Problem: Only the lines from the one containing "Johnson, Rena Owen" to the end of the records should be given again, word for word and in full.

Information shown:
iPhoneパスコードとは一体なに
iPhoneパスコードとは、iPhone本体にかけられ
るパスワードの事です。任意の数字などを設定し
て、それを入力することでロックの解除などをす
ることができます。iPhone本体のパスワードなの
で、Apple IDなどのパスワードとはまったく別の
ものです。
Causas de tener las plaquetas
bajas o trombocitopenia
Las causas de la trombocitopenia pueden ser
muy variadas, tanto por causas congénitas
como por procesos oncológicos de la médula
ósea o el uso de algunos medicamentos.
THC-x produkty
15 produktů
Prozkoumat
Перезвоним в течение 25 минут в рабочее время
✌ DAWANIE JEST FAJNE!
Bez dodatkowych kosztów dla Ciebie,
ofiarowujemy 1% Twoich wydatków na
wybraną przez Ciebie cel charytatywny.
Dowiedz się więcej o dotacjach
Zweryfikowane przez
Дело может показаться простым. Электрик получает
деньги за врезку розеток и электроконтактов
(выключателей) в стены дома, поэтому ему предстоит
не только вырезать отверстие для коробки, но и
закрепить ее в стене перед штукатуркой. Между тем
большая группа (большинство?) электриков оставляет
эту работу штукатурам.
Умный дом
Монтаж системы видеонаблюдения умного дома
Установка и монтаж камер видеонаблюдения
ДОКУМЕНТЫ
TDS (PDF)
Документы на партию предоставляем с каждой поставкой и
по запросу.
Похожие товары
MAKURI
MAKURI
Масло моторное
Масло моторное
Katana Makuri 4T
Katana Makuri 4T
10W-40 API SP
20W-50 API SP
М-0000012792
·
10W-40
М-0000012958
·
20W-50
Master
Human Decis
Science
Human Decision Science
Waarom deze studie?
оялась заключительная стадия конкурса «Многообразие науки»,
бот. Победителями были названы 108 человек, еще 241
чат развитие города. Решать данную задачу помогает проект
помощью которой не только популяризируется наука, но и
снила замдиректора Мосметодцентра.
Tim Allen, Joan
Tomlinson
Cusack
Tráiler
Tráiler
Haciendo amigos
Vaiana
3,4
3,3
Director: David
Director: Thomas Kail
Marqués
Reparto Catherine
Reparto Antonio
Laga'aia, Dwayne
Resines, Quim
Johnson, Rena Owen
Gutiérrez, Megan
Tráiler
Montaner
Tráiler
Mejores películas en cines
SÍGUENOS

Output of the exercise:
Johnson, Rena Owen
Gutiérrez, Megan
Tráiler
Montaner
Tráiler
Mejores películas en cines
SÍGUENOS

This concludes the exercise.